Adrià Garriga-alonso comments on Complexity Penalties in Statistical Learning

Adrià Garriga-alonso 6 Feb 2019 22:32 UTC
12 points
Great post, thank you for writing it!
By taking squares we are more forgiving when the model gets the answer almost right but much less forgiving when the model is way off
It’s really unclear why this would be better. I was going to ask for a clarification but I found something better instead.
The first justification for taking the least-squares estimator that came to mind is that it’s the maximum likelihood solution if you assume your errors E are independent and Gaussian. Under those conditions, the probability density of the data is $p ({y_{i}}_{i = 1, \dots, N} | {x_{i}}_{i = 1, \dots, N}, σ^{2}) = \prod_{i} Gaussian (y_{i} | g (x_{i}), σ^{2})$ . We take the product because the errors are independent for each point.
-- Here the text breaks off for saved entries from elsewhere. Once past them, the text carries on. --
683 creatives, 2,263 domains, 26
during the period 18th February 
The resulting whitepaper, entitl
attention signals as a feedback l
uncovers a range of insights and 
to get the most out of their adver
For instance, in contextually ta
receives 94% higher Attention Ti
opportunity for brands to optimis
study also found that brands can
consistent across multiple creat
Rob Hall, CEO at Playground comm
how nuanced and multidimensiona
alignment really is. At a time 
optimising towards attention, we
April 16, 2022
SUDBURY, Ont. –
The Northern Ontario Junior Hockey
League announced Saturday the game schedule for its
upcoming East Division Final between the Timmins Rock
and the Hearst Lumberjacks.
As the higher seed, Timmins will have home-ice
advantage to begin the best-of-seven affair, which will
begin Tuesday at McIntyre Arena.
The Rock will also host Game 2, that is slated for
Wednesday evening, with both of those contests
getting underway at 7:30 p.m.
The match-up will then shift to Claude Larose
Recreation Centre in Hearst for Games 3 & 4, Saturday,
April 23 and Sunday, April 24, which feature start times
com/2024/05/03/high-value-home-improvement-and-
If you take the logarithm (which is a transformation that preserves the maximum), this comes out to be $- 1 / 2 σ^{2} \cdot \sum_{i} (y_{i} - g (x_{i}))^{2}$ plus a constant that doesn’t depend on g.
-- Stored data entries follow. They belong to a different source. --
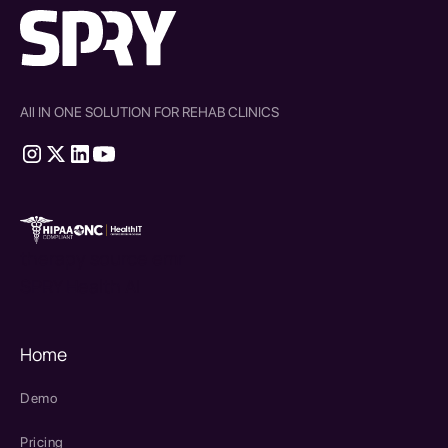
All IN ONE SOLUTION FOR REHAB CLINICS
therapy source emr
SPRY Health AI
Home
Demo
Pricing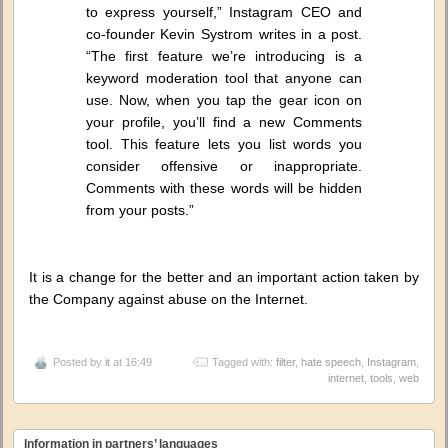
to express yourself,” Instagram CEO and
co-founder Kevin Systrom writes in a post.
“The first feature we’re introducing is a
keyword moderation tool that anyone can
use. Now, when you tap the gear icon on
your profile, you’ll find a new Comments
tool. This feature lets you list words you
consider offensive or inappropriate.
Comments with these words will be hidden
from your posts.”
It is a change for the better and an important action taken by
the Company against abuse on the Internet.
Posted by
it
at 16:49
Tagged with:
filter
,
hate speech
,
Instagram
,
internet
,
tools
,
web
Information in partners’ languages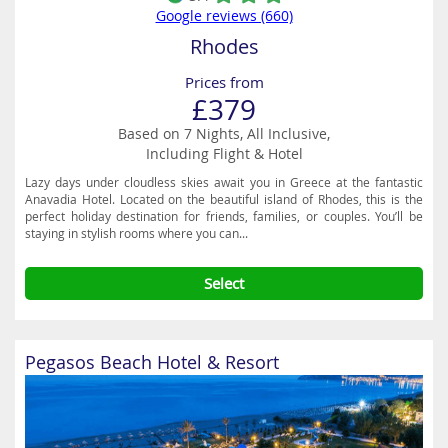
Google reviews (660)
Rhodes
Prices from
£379
Based on 7 Nights, All Inclusive,
Including Flight & Hotel
Lazy days under cloudless skies await you in Greece at the fantastic
Anavadia Hotel. Located on the beautiful island of Rhodes, this is the
perfect holiday destination for friends, families, or couples. You’ll be
staying in stylish rooms where you can...
Select
Pegasos Beach Hotel & Resort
It turns out there’s a stronger justification, which doesn’t require assuming the errors are Gaussian. The Gauss-Markov Theorem shows that the best unbiased estimator of the coefficients of g that is linear in the powers of the data, i.e. $x_{i}, x_{i}^{2}, x_{i}^{3}, \dots$ . That it’s unbiased means that, for several independent samples of data, the mean of the least-squares estimator will be the true coefficients of the polynomial you used to generate the data. The estimator is the best because it has the lowest variance under the above sampling scheme. If you assume you have a lot of data, by the central limit theorem, this is similar to lowest squared error in coefficient-space.
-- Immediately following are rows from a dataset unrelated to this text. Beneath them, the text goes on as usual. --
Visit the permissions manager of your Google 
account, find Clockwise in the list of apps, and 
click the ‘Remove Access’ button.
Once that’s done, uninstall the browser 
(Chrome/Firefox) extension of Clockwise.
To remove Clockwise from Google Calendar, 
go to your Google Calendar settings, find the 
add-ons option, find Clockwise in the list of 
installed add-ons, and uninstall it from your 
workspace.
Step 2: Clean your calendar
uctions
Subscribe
However, if you’re willing to drop the requirement that the estimator is unbiased, you can get even better error on average. The James-Stein estimator has less variance than least-squares, at the cost of biasing your estimates of the coefficients towards zero (or some other point). So, even within a certain maximum allowed degree of the polynomial, it is helpful to penalise complexity of the coefficients themselves.
On a related note, for some yet unknown reason, neural networks that have way more parameters than is necessary in a single layer seem to generalize better than networks with few parameters. See for example Towards Understanding the Role of Over-Parametrization in Generalization of Neural Networks. It seems to be related to the fact that we’re not actually finding the optimal configuration of parameters with gradient descent, but only approximating it. So the standard statistical analysis that you outlined here doesn’t apply in that case.